2. create my "I'm the owner" file, check again if other program created his own, if it has delete my file and break else go to 3.
3. do my reading, then delete mine "I'm the owner file".
Please note that rare occurences when they both dont read or write are OK, but the problem is that I still see a small chance of race conditions because theoretically other program can check for the existence of my lock file, see that there isnt one, then I create mine, other program creates his own, but before FS creates his file I check again, and it isnt there, then disaster occurs. This is why I added the one sec delay, but as a CS nerd I find it unnerving to have code like that running.

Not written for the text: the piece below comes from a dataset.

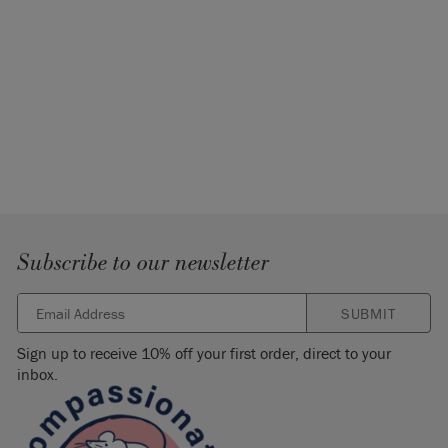
Subscribe to our newsletter
SUBMIT
Sign up to receive 10% off your first order, direct to your
inbox.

Ofc I don't expect anybody here to write me a solution, but I would be happy if someone does know a link to a reliable code that I can use.

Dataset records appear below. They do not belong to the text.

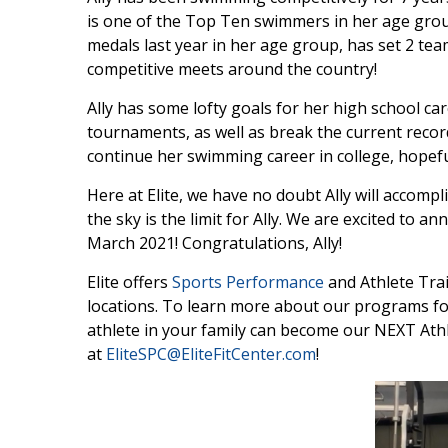
is one of the Top Ten swimmers in her age grou
medals last year in her age group, has set 2 te
competitive meets around the country!
Ally has some lofty goals for her high school ca
tournaments, as well as break the current record
continue her swimming career in college, hopefu
Here at Elite, we have no doubt Ally will accompl
the sky is the limit for Ally. We are excited to a
March 2021! Congratulations, Ally!
Elite offers
Sports Performance
and Athlete Tra
locations. To learn more about our programs for
athlete in your family can become our NEXT Athl
at
EliteSPC@EliteFitCenter.com
!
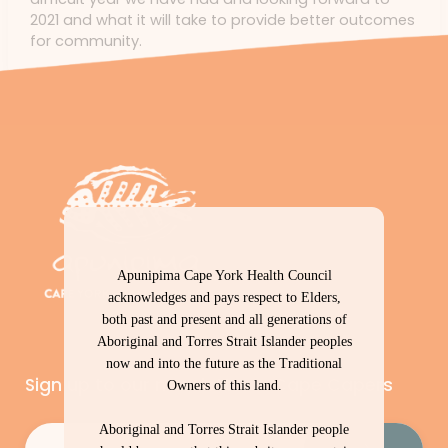
2021 and what it will take to provide better outcomes
for community.
Apunipima Cape York Health Council
acknowledges and pays respect to Elders,
both past and present and all generations of
Aboriginal and Torres Strait Islander peoples
now and into the future as the Traditional
Sign up to our newsletter – Cape Capers
Owners of this land.
Aboriginal and Torres Strait Islander people
Email
(Required)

P.S. It has to be files, cuz I'm not writing entire project and that is how it is arranged to be done.
P.P.S.: access to data file isn't reader,writer,reader,writer.... it can be reader,reader,writer,writer,writer,reader,writer....
P.P.S: other process is not written in C++ :(, so boost is out of the question.
On Unices the traditional way of doing pure filesystem based locking is to use dedicated lockfiles with mkdir() and rmdir(), which can be created and removed atomically via single system calls. You avoid races by never explicitly testing for the existence of the lock --- instead you always try to take the lock. So:
lock:
while mkdir(lockfile) fails
sleep
unlock:
rmdir(lockfile)
I believe this even works over NFS (which usually sucks for this sort of thing).
However, you probably also want to look into proper file locking, which is loads better; I use F_SETLK/F_UNLCK fcntl locks for this on Linux (note that these are different from flock locks, despite the name of the structure). This allows you to properly block until the lock is released. These locks also get automatically released if the app dies, which is usually a good thing. Plus, these will let you lock your shared file directly without having to have a separate lockfile. This, too, work on NFS.
Windows has very similar file locking functions, and it also has easy to use global named semaphores that are very convenient for synchronisation between processes.
As far as I've seen it, you can't reliably use files as locks for multiple processes. The problem is, while you create the file in one thread, you might get an interrupt and the OS switches to another process because I/O is taking so long. The same holds true for deletion of the lock file.
If you can, take a look at Boost.Interprocess, under the synchronization mechanisms part.
While I'm generally against making API calls which can throw from a constructor/destructor (see docs on boost::filesystem::remove) or making throwing calls without a catch block in general that's not really what you were asking about.
You could check out the Overlapped IO library if this is for windows. Otherwise have you considered using shared memory between the processes instead?
Edit: Just saw the other process was Java. You may still be able to create a named mutex that can be shared between processes and used that to create locks around the file IO bits so they have to take turns writing. Sorry I don't know Java so no I idea if that's more feasible than shared memory.